The Need to Impeach Detour
2018: Need to Impeach Campaign
- Steyer committed $40 million to a campaign calling for Trump’s impeachment
- Super PAC raised $15.3 million (Steyer contributed $12.3M — 81% of total)
- Spent $14.5 million: $7.2M on web ads/media, $5.6M on mailings
- Built a petition with 5.5+ million signatures
The infrastructure function: Need to Impeach wasn’t really about impeachment — it was about building a national political email list and activist database. The 5.5 million petition signers became a contact list for Steyer’s 2020 presidential campaign and beyond.
The Bloomberg Connection
Steyer and Bloomberg occupy the same structural position: progressive billionaires who use personal wealth to build political infrastructure outside the party system.

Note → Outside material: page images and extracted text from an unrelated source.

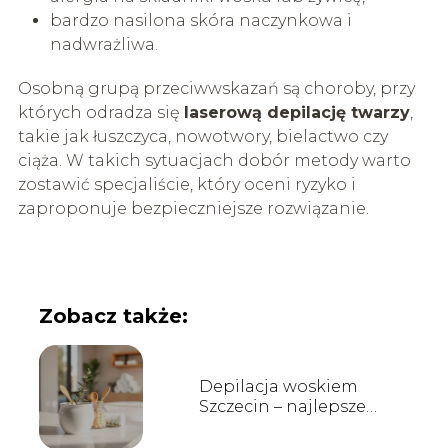
bardzo nasilona skóra naczynkowa i
nadwrażliwa.
Osobną grupą przeciwwskazań są choroby, przy
których odradza się
laserową depilację twarzy
,
takie jak łuszczyca, nowotwory, bielactwo czy
ciąża. W takich sytuacjach dobór metody warto
zostawić specjaliście, który oceni ryzyko i
zaproponuje bezpieczniejsze rozwiązanie.
Zobacz także:
Depilacja woskiem
Szczecin – najlepsze
salony, ceny i opinie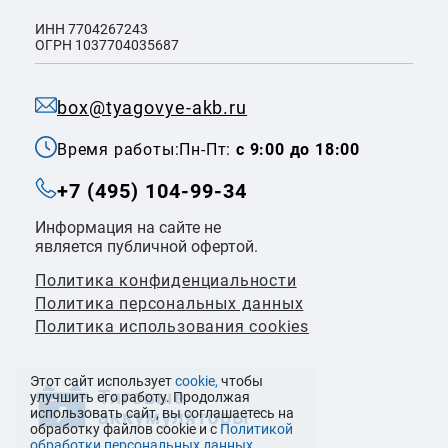
ИНН 7704267243
ОГРН 1037704035687
box@tyagovye-akb.ru
Время работы:
Пн-Пт:
с 9:00 до 18:00
+7 (495) 104-99-34
Информация на сайте не
является публичной офертой.
Политика конфиденциальности
Политикa персональных данных
Политика использования cookies
Этот сайт использует
cookie,
чтобы
улучшить его работу. Продолжая
использовать сайт, вы соглашаетесь на
обработку файлов cookie и с
Политикой
обработки персональных данных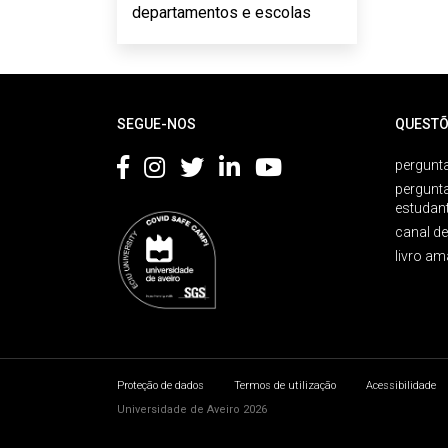
departamentos e escolas
Rodapé
SEGUE-NOS
QUESTÕ
pergunta
pergunt
estudan
canal d
livro am
Proteção de dados
Termos de utilização
Acessibilidade
Universidade de Aveiro 2026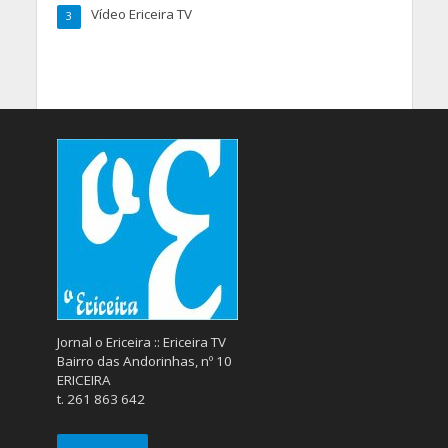
Vídeo Ericeira TV
3
Jornal o Ericeira :: Ericeira TV
Bairro das Andorinhas, nº 10
ERICEIRA
t. 261 863 642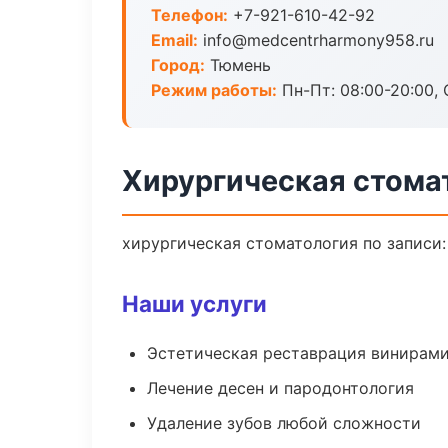
Телефон:
+7-921-610-42-92
Email:
info@medcentrharmony958.ru
Город:
Тюмень
Режим работы:
Пн-Пт: 08:00-20:00, 
Хирургическая стома
хирургическая стоматология по записи:
Наши услуги
Эстетическая реставрация винирам
Лечение десен и пародонтология
Удаление зубов любой сложности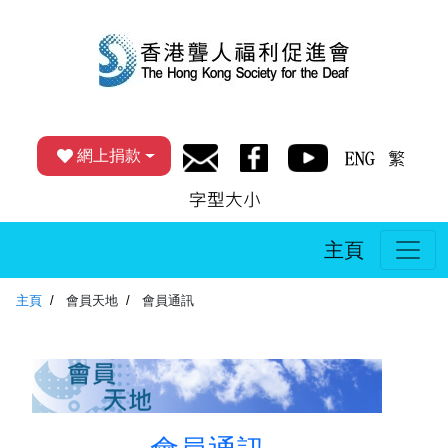
網上捐款
主頁
主頁
會員天地
會員通訊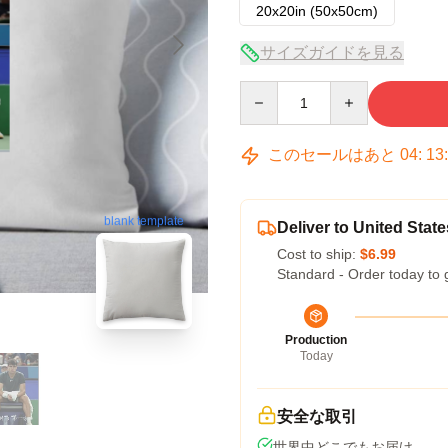
20x20in (50x50cm)
サイズガイドを見る
Quantity
このセールはあと
04
:
13
blank template
Deliver to United State
Cost to ship:
$6.99
Standard - Order today to 
Production
Today
安全な取引
世界中どこでもお届け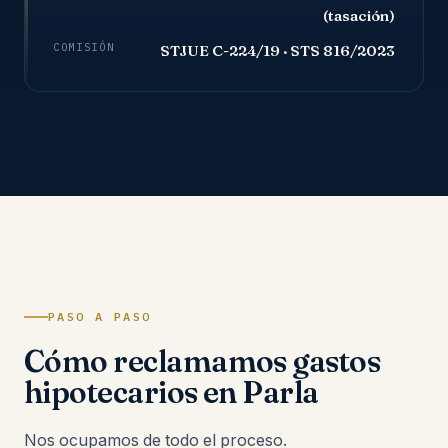
(tasación)
COMISIÓN
STJUE C-224/19 · STS 816/2023
PASO A PASO
Cómo reclamamos gastos
hipotecarios en Parla
Nos ocupamos de todo el proceso.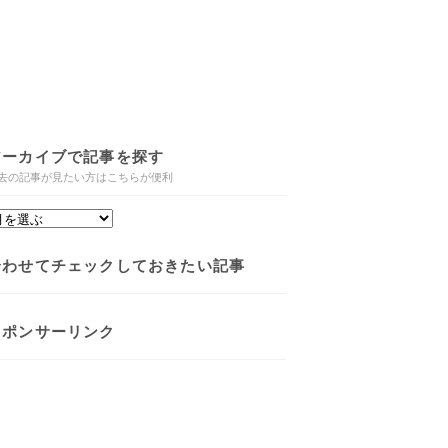
アーカイブで記事を探す
去の記事が見たい方はこちらが便利
合わせてチェックしておきたい記事
スポンサーリンク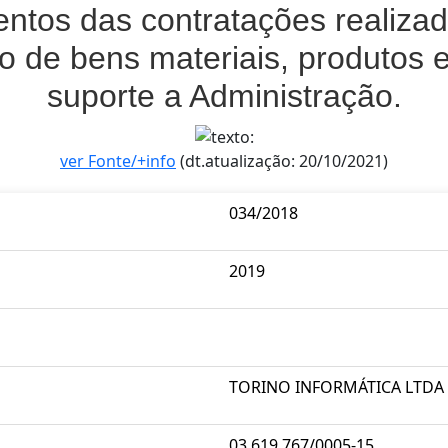
tos das contratações realizada
o de bens materiais, produtos e
suporte a Administração.
ver Fonte/+info
(dt.atualização: 20/10/2021)
034/2018
2019
TORINO INFORMÁTICA LTDA
03.619.767/0005-15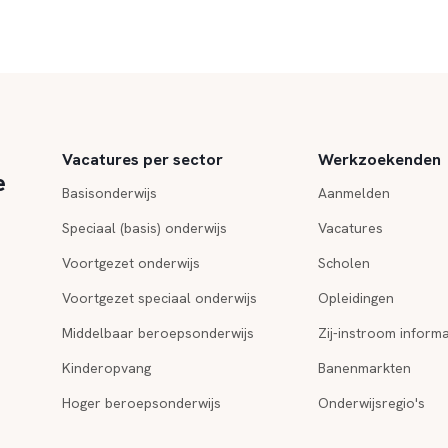
Vacatures per sector
Werkzoekenden
e
Basisonderwijs
Aanmelden
Speciaal (basis) onderwijs
Vacatures
Voortgezet onderwijs
Scholen
Voortgezet speciaal onderwijs
Opleidingen
Middelbaar beroepsonderwijs
Zij-instroom informa
Kinderopvang
Banenmarkten
Hoger beroepsonderwijs
Onderwijsregio's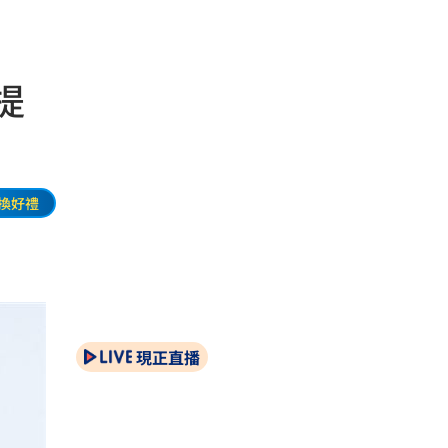
提
換好禮
現正直播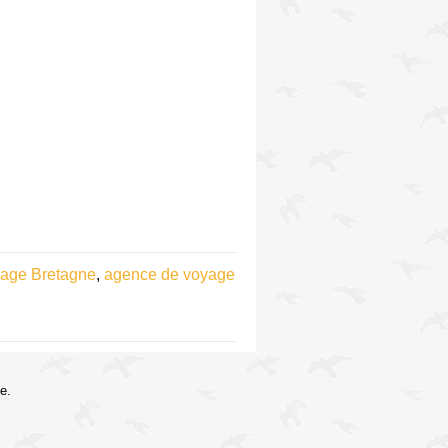
age Bretagne
,
agence de voyage
e.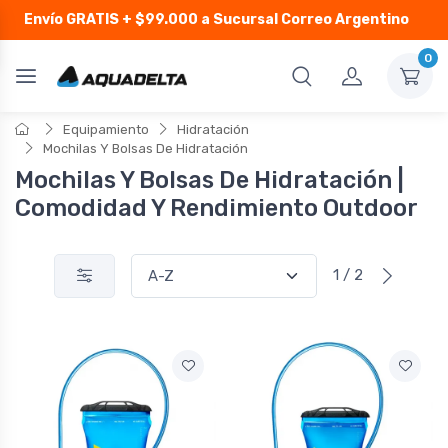
Envío GRATIS
+ $99.000 a Sucursal Correo Argentino
0
Equipamiento
Hidratación
Mochilas Y Bolsas De Hidratación
Mochilas Y Bolsas De Hidratación |
Comodidad Y Rendimiento Outdoor
1 / 2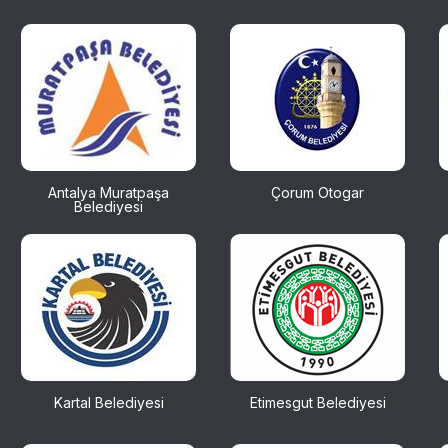
Antalya Muratpaşa
Çorum Otogar
Belediyesi
Kartal Belediyesi
Etimesgut Belediyesi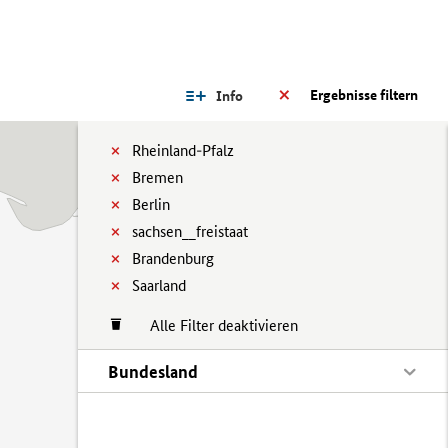
Ergebnisse filtern
Info
Rheinland-Pfalz
Bremen
Berlin
sachsen__freistaat
Brandenburg
Saarland
Alle Filter deaktivieren
Bundesland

| Date | Event | Amount | Source |
|---|---|---|---|
| 2013-01-01 | Tom Steyer founds NextGen America PAC vehicle for climate political spending | — | OpenSecrets |
| 2020-01-01 | Tom Steyer’s 2020 presidential self-funded campaign | $200M | OpenSecrets |
| 2026-01-01 | Tom Steyer’s 2026 governor self-funded campaign | $66.7M | CalMatters |
| 2021-01-01 | Michael Bloomberg launches presidential campaign (self-funded) | $1B+ | OpenSecrets |
| 2000-01-01 | Michael Bloomberg serves 3 terms as NYC mayor (self-funded campaigns) | — | NYC Elections |
| 2009-01-01 | Michael Bloomberg and Bill Gates co-found Breakthrough Energy Coalition | — | Breakthrough Energy |
The class analysis: Both prove that the billionaire class produces its own opposition. The “progressive billionaire” is not an aberration — it’s a structural feature of late capitalism. The system produces enough excess wealth that some fraction of wealth-holders can fund campaigns against the system that created them. This does not threaten the system; it legitimizes it by demonstrating that reform comes from within the wealthy class rather than from movements that challenge wealth concentration itself.